What I learned week 5 & 6 2023
I had a stressful couple of weeks, with a trip in the middle. Through it all I kept coming back to a quote from the war of art:
“I made myself sit there, torturing out some trash that I chucked immediately into the shitcan. That was enough.
I put the machine away. I went back to the kitchen. In the sink sat ten days of dishes. For some reason I had enough excess energy that I decided to wash them. The warm water felt pretty good. The soap and sponge were doing their thing. A pile of clean plates began rising in the drying rack. To my amazement I realized I was whistling. It hit me that I had turned a corner. I was okay. I would be okay from here on.
Do you understand?
I hadn’t written anything good. It might be years before I would, if I ever did at all. That didn’t matter. What counted was that I had, after years of running from it, actually sat down and done my work.”

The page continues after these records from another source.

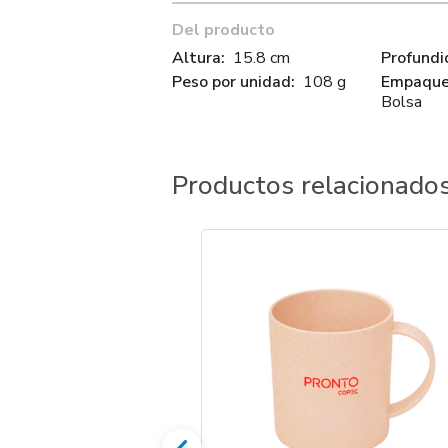
Del producto
Altura:
15.8 cm
Profundi
Peso por unidad:
108 g
Empaque 
Bolsa
Productos relacionado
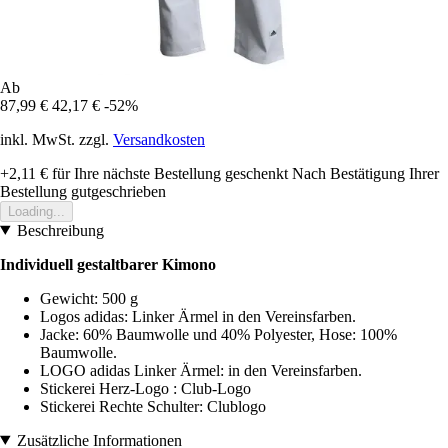
Ab
87,99 €
42,17 €
-52%
inkl. MwSt. zzgl.
Versandkosten
+2,11 €
für Ihre nächste Bestellung geschenkt
Nach Bestätigung Ihrer
Bestellung gutgeschrieben
Loading...
Beschreibung
Individuell gestaltbarer Kimono
Gewicht: 500 g
Logos adidas: Linker Ärmel in den Vereinsfarben.
Jacke: 60% Baumwolle und 40% Polyester, Hose: 100%
Baumwolle.
LOGO adidas Linker Ärmel: in den Vereinsfarben.
Stickerei Herz-Logo : Club-Logo
Stickerei Rechte Schulter: Clublogo
Zusätzliche Informationen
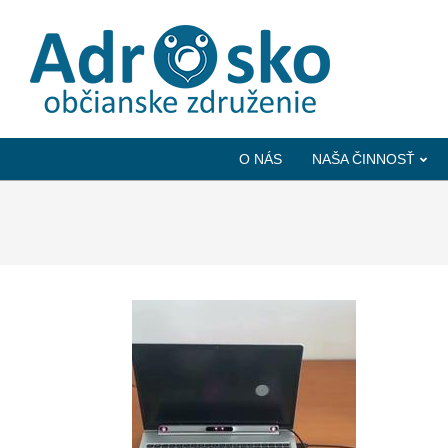
ADROSKO
-
O NÁS
NAŠA ČINNOSŤ
OBČIANSKE
ZDRUŽENIE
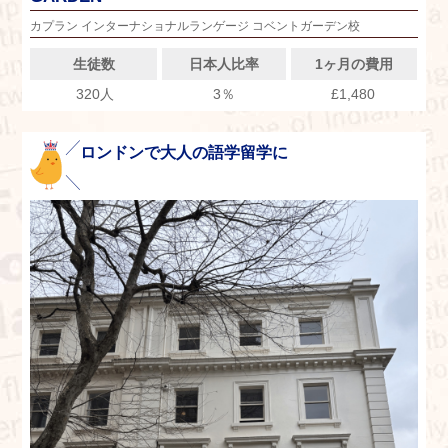
カプラン インターナショナルランゲージ コベントガーデン校
生徒数
日本人比率
1ヶ月の費用
320人
3％
£1,480
ロンドンで大人の語学留学に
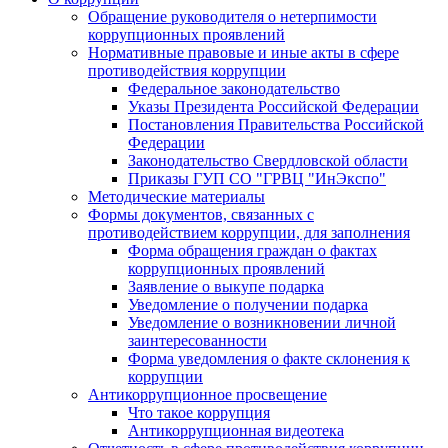
Обращение руководителя о нетерпимости
коррупционных проявлений
Нормативные правовые и иные акты в сфере
противодействия коррупции
Федеральное законодательство
Указы Президента Российской Федерации
Постановления Правительства Российской
Федерации
Законодательство Свердловской области
Приказы ГУП СО "ГРВЦ "ИнЭкспо"
Методические материалы
Формы документов, связанных с
противодействием коррупции, для заполнения
Форма обращения граждан о фактах
коррупционных проявлений
Заявление о выкупе подарка
Уведомление о получении подарка
Уведомление о возникновении личной
заинтересованности
Форма уведомления о факте склонения к
коррупции
Антикоррупционное просвещение
Что такое коррупция
Антикоррупционная видеотека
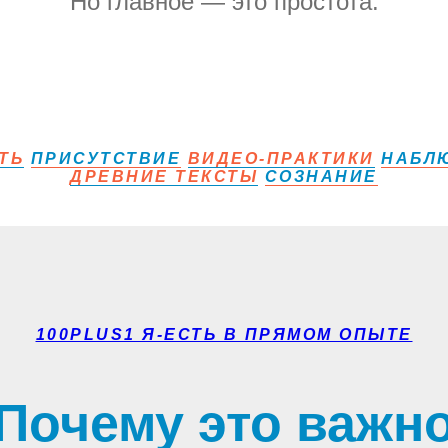
Но главное — это простота.
ТЬ
ПРИСУТСТВИЕ
ВИДЕО-ПРАКТИКИ
НАБЛЮ
ДРЕВНИЕ ТЕКСТЫ
СОЗНАНИЕ
100PLUS1 Я-ЕСТЬ В ПРЯМОМ ОПЫТЕ
Почему это важн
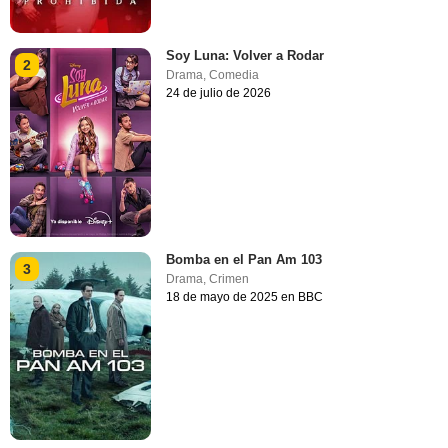
Soy Luna: Volver a Rodar
2
Drama
,
Comedia
24 de julio de 2026
Bomba en el Pan Am 103
3
Drama
,
Crimen
18 de mayo de 2025 en BBC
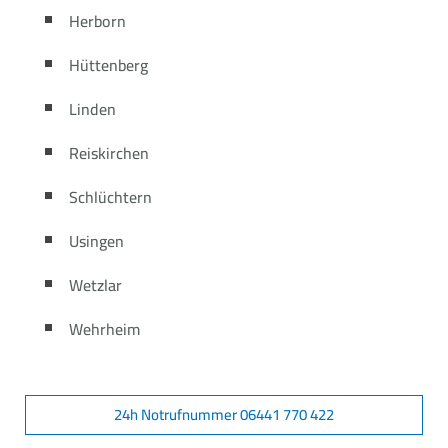
Herborn
Hüttenberg
Linden
Reiskirchen
Schlüchtern
Usingen
Wetzlar
Wehrheim
24h Notrufnummer 06441 770 422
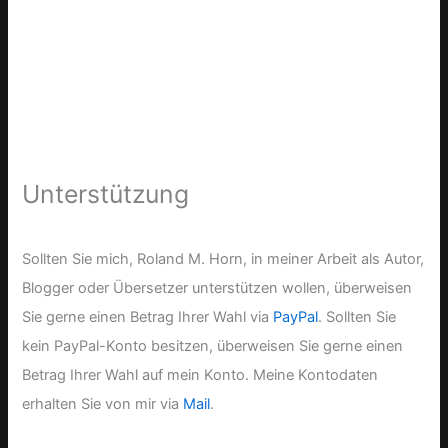
Unterstützung
Sollten Sie mich, Roland M. Horn, in meiner Arbeit als Autor,
Blogger oder Übersetzer unterstützen wollen, überweisen
Sie gerne einen Betrag Ihrer Wahl via
PayPal
. Sollten Sie
kein PayPal-Konto besitzen, überweisen Sie gerne einen
Betrag Ihrer Wahl auf mein Konto. Meine Kontodaten
erhalten Sie von mir via
Mail
.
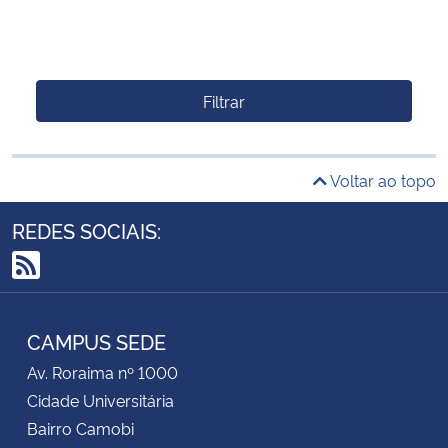
Filtrar
Voltar ao topo
REDES SOCIAIS:
RSS
CAMPUS SEDE
Av. Roraima nº 1000
Cidade Universitária
Bairro Camobi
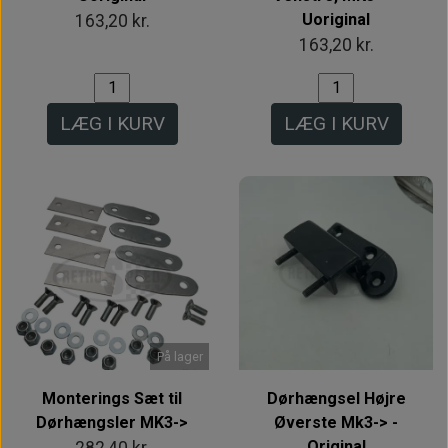
Uoriginal
163,20 kr.
163,20 kr.
LÆG I KURV
LÆG I KURV
På lager
Monterings Sæt til
Dørhængsel Højre
Dørhængsler MK3->
Øverste Mk3-> -
Original
282,40 kr.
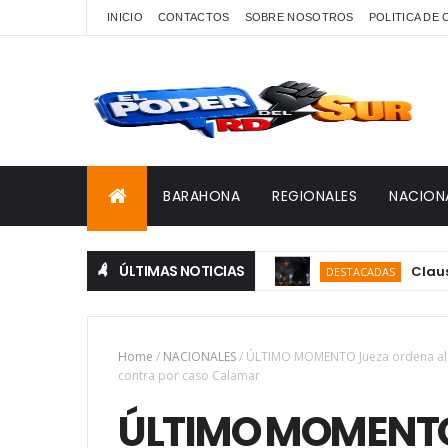
INICIO
CONTACTOS
SOBRE NOSOTROS
POLITICA DE
BARAHONA
REGIONALES
NACION
ÚLTIMAS NOTICIAS
Clausuran JC
DESTACADAS
Home
/
NACIONALES
/
ÚLTIMO MOMENTO Jueza ordena al MP
contra por caso Calamar
ÚLTIMO MOMENTO 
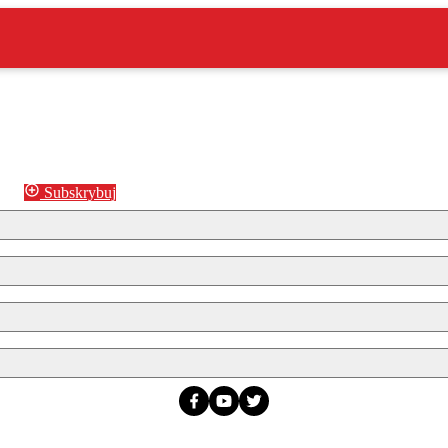
Subskrybuj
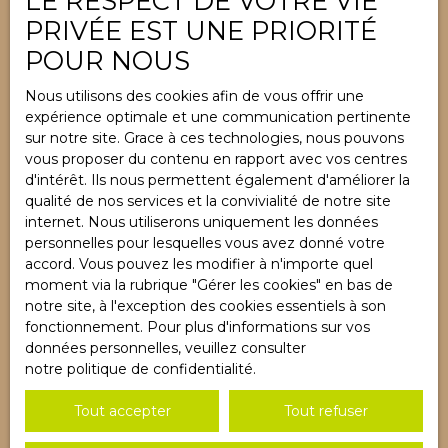
LE RESPECT DE VOTRE VIE
PRIVÉE EST UNE PRIORITÉ
Mentions légales
POUR NOUS
Politique de confidentialité
Plan du site
Nous utilisons des cookies afin de vous offrir une
expérience optimale et une communication pertinente
Gérer les cookies
sur notre site. Grace à ces technologies, nous pouvons
Propulsé par
vous proposer du contenu en rapport avec vos centres
d'intérêt. Ils nous permettent également d'améliorer la
qualité de nos services et la convivialité de notre site
internet. Nous utiliserons uniquement les données
personnelles pour lesquelles vous avez donné votre
accord. Vous pouvez les modifier à n'importe quel
+33 3 89 89 20 76
moment via la rubrique ″Gérer les cookies″ en bas de
notre site, à l'exception des cookies essentiels à son
fonctionnement. Pour plus d'informations sur vos
7B, rue du Mal de Lattre de Tassigny
données personnelles, veuillez consulter
68730 Blotzheim
notre politique de confidentialité
.
Tout accepter
Tout refuser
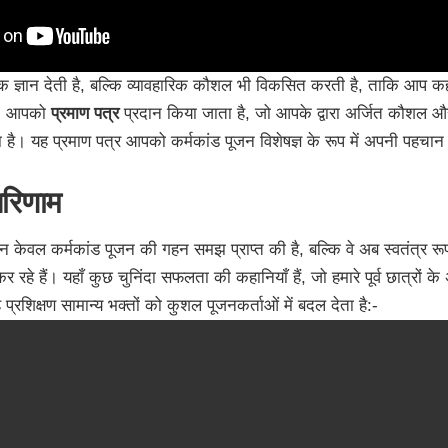
तिक ज्ञान देती है, बल्कि व्यावहारिक कौशल भी विकसित करती है, ताकि आप
बाद, आपको
प्रमाण पत्र
प्रदान किया जाता है, जो आपके द्वारा अर्जित कौशल 
रता है। यह प्रमाण पत्र आपको कर्मकांड पूजन विशेषज्ञ के रूप में अपनी पहचा
 परिणाम
ं ने न केवल कर्मकांड पूजन की गहन समझ प्राप्त की है, बल्कि वे अब स्वतंत्र र
 कर रहे हैं। यहाँ कुछ चुनिंदा सफलता की कहानियाँ हैं, जो हमारे पूर्व छात्रों क
ह प्रशिक्षण सामान्य भक्तों को कुशल पूजनकर्ताओं में बदल देता है:-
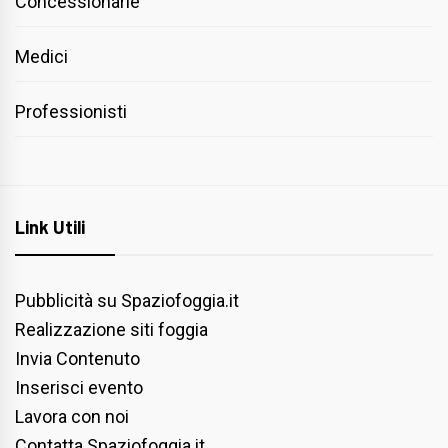
Concessionarie
Medici
Professionisti
Link Utili
Pubblicità su Spaziofoggia.it
Realizzazione siti foggia
Invia Contenuto
Inserisci evento
Lavora con noi
Contatta Spaziofoggia.it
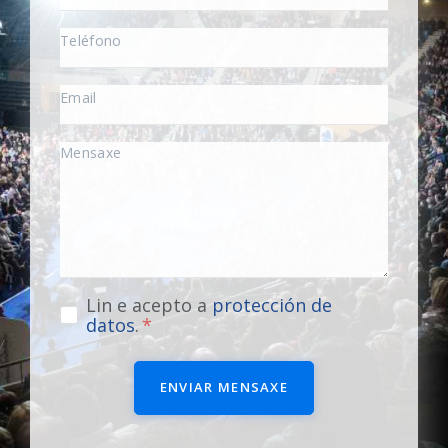
Lin e acepto a
protección de
datos
.
ENVIAR MENSAXE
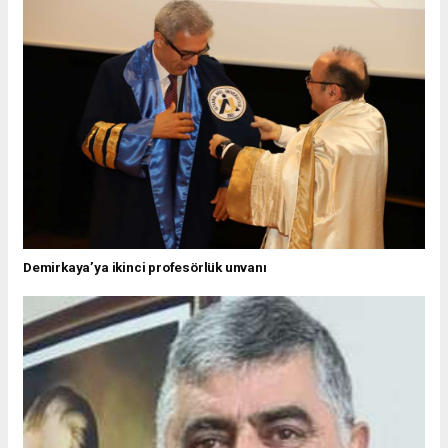
Demirkaya’ya ikinci profesörlük unvanı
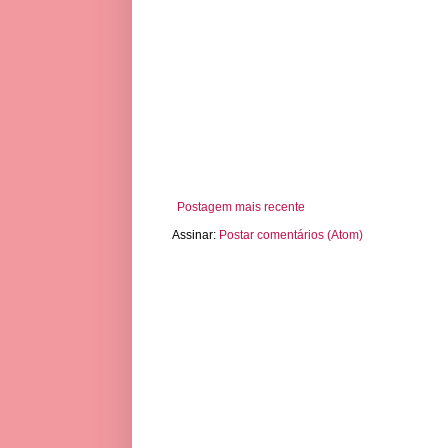
Postagem mais recente
Assinar:
Postar comentários (Atom)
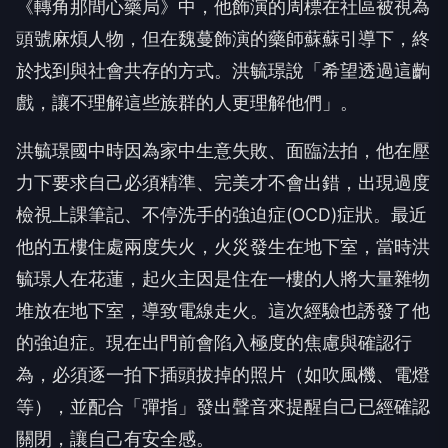
《轉角那間心藥局》中，他飾演的周標在社區被視為
頭號麻煩人物，但在魏蔓飾演的藥師蘇蘇引導下，終
於找到與社會共存的方式。洪毓璟說「希望透過這齣
戲，讓不理解這些族群的人更理解他們」。
洪毓璟國中時因為家中生意失敗、面臨法拍，他在壓
力下要求自己必須精準、完美才不會出錯，出現過度
檢視上課筆記、不停洗手的強迫症
(OCD)
症狀。最近
他的五樓住處兩度失火，火災發生在地下室，當時洪
毓璟人在花蓮，起火主因是住在一樓的人將大量雜物
堆放在地下室，導致電線走火。這次經驗也誘發了他
的強迫症。現在出門前會陷入極度的焦慮與確認行
為，必須逐一拍下插頭拔掉的照片（如吹風機、電燈
等），並配合「彈指」發出聲音來提醒自己已經確認
關閉，讓自己有安全感。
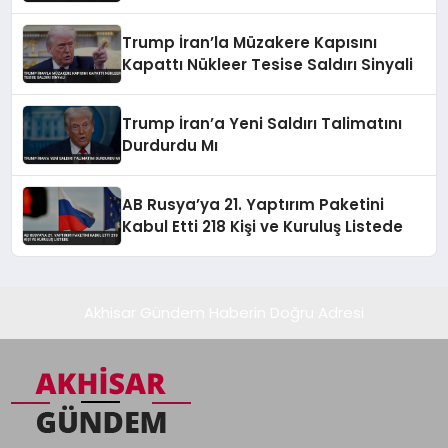
Günler Uyarısı
Trump İran’la Müzakere Kapısını
Kapattı Nükleer Tesise Saldırı Sinyali
Trump İran’a Yeni Saldırı Talimatını
Durdurdu Mı
AB Rusya’ya 21. Yaptırım Paketini
Kabul Etti 218 Kişi ve Kuruluş Listede
Akhisar Gündem Haberin Doğru Adresi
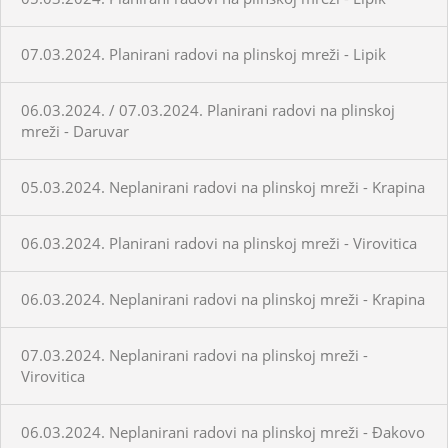
07.03.2024. Planirani radovi na plinskoj mreži - Lipik
06.03.2024. / 07.03.2024. Planirani radovi na plinskoj
mreži - Daruvar
05.03.2024. Neplanirani radovi na plinskoj mreži - Krapina
06.03.2024. Planirani radovi na plinskoj mreži - Virovitica
06.03.2024. Neplanirani radovi na plinskoj mreži - Krapina
07.03.2024. Neplanirani radovi na plinskoj mreži -
Virovitica
06.03.2024. Neplanirani radovi na plinskoj mreži - Đakovo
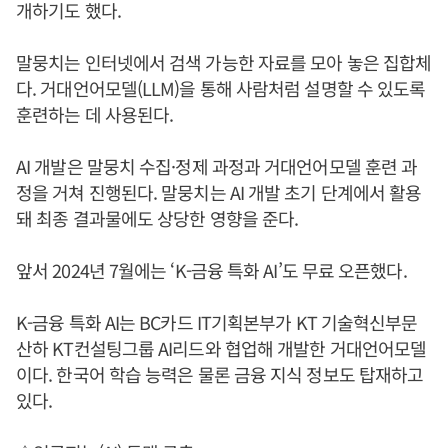
개하기도 했다.
말뭉치는 인터넷에서 검색 가능한 자료를 모아 놓은 집합체
다. 거대언어모델(LLM)을 통해 사람처럼 설명할 수 있도록
훈련하는 데 사용된다.
AI 개발은 말뭉치 수집·정제 과정과 거대언어모델 훈련 과
정을 거쳐 진행된다. 말뭉치는 AI 개발 초기 단계에서 활용
돼 최종 결과물에도 상당한 영향을 준다.
앞서 2024년 7월에는 ‘K-금융 특화 AI’도 무료 오픈했다.
K-금융 특화 AI는 BC카드 IT기획본부가 KT 기술혁신부문
산하 KT컨설팅그룹 AI리드와 협업해 개발한 거대언어모델
이다. 한국어 학습 능력은 물론 금융 지식 정보도 탑재하고
있다.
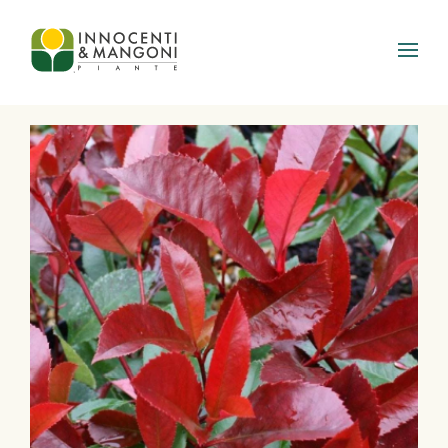
Skip to main content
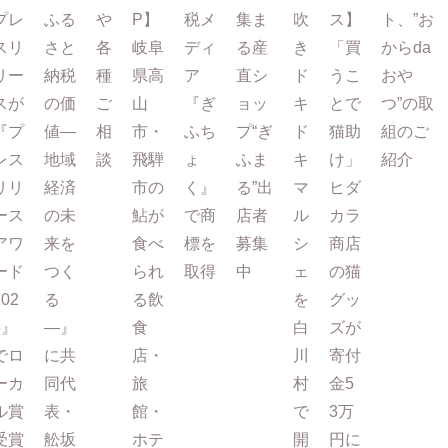
プレ
ふる
や
P】
税メ
集ま
吹
ス】
ト、”お
スリ
さと
各
岐阜
ディ
る産
き
「買
からda
リー
納税
種
県高
ア
直シ
ド
うこ
おや
スが
の価
ご
山
『ぎ
ョッ
キ
とで
つ”の取
『プ
値―
相
市・
ふち
プ“ぎ
ド
猫助
組のご
レス
地域
談
飛騨
ょ
ふま
キ
け」
紹介
リリ
経済
市の
く』
る”出
マ
ヒダ
ース
の未
鮎が
で商
店者
ル
カラ
アワ
来を
食べ
標を
募集
シ
商店
ード
つく
られ
取得
中
ェ
の猫
202
る
る飲
を
グッ
5』
―』
食
白
ズが
でロ
に共
店・
川
寄付
ーカ
同代
旅
村
金5
ル賞
表・
館・
で
3万
受賞
舩坂
ホテ
開
円に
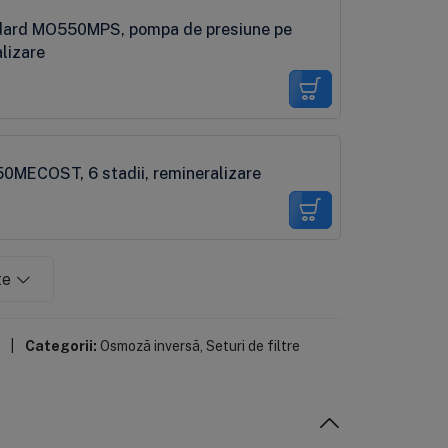
ndard MO550MPS, pompa de presiune pe
alizare
0MECOST, 6 stadii, remineralizare
te
|
Categorii:
Osmoză inversă
,
Seturi de filtre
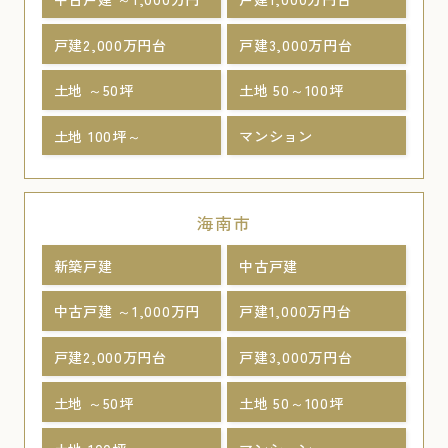
戸建2,000万円台
戸建3,000万円台
土地 ～50坪
土地 50～100坪
土地 100坪～
マンション
海南市
新築戸建
中古戸建
中古戸建 ～1,000万円
戸建1,000万円台
戸建2,000万円台
戸建3,000万円台
土地 ～50坪
土地 50～100坪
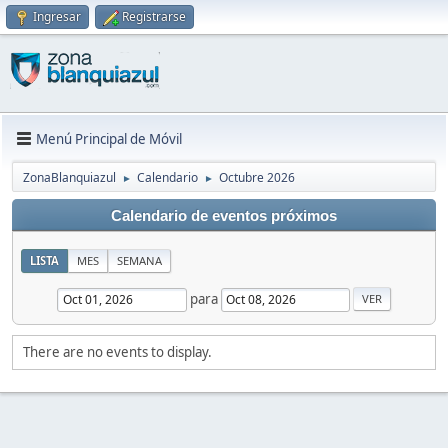
Ingresar
Registrarse
Menú Principal de Móvil
ZonaBlanquiazul
Calendario
Octubre 2026
►
►
Calendario de eventos próximos
LISTA
MES
SEMANA
para
There are no events to display.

Steven Pressfield, The War of Art
We are all avoiding doing the tasks that are truly important. We put off the call. Wait for the perfect moment to work. We wait to kiss the girl.
We only feel truly alive when we do the very things we avoid.
This week I struggled to find the time to do meaningful work. Thursday night I finally sat down at 7 in the evening and did something. And you know what? It only took 40 minutes.
Here’s what I wrote after that:
“I’m genuinely proud over this. And I can feel that “succeeded with the project” emotion that I love so much.”
It was a two week period of hard work. High stress. And I was getting no where. Spinning in my tracks.
It’s not always easy to know what it is you’re avoiding. But it’s worth doing. In fact it’s the only thing worth doing.